▶ _WHAT YOU ARE ASKED TO DO_: Some lines in the listing hold the word "Галина". Return each of them.

▶ _EXERCISE MATERIALS_:
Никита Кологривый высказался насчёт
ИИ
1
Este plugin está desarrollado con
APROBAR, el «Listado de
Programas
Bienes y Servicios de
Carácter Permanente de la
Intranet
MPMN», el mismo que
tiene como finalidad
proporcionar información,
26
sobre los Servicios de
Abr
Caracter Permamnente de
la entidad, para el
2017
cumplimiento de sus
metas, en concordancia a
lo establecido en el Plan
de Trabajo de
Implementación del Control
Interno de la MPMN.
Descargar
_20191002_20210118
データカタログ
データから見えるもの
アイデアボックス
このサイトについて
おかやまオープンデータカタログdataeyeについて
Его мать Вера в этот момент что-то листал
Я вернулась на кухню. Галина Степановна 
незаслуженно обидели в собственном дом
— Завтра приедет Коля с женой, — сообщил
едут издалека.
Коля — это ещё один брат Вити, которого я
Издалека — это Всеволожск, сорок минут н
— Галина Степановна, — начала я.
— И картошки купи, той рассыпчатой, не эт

--

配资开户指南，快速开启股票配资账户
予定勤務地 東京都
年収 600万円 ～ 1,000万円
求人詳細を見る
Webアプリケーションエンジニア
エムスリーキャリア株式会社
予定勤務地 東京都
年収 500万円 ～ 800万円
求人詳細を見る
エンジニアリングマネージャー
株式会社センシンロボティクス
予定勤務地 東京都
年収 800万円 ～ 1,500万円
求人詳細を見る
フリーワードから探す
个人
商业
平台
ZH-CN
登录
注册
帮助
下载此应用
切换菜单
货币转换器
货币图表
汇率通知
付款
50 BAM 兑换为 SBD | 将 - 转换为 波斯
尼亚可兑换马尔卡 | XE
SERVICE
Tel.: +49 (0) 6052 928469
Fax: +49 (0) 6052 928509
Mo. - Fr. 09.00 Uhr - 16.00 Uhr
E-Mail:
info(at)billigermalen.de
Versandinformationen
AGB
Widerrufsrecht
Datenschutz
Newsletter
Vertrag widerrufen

▶ _OUTPUT FOR THIS TASK_:
Я вернулась на кухню. Галина Степановна 
— Галина Степановна, — начала я.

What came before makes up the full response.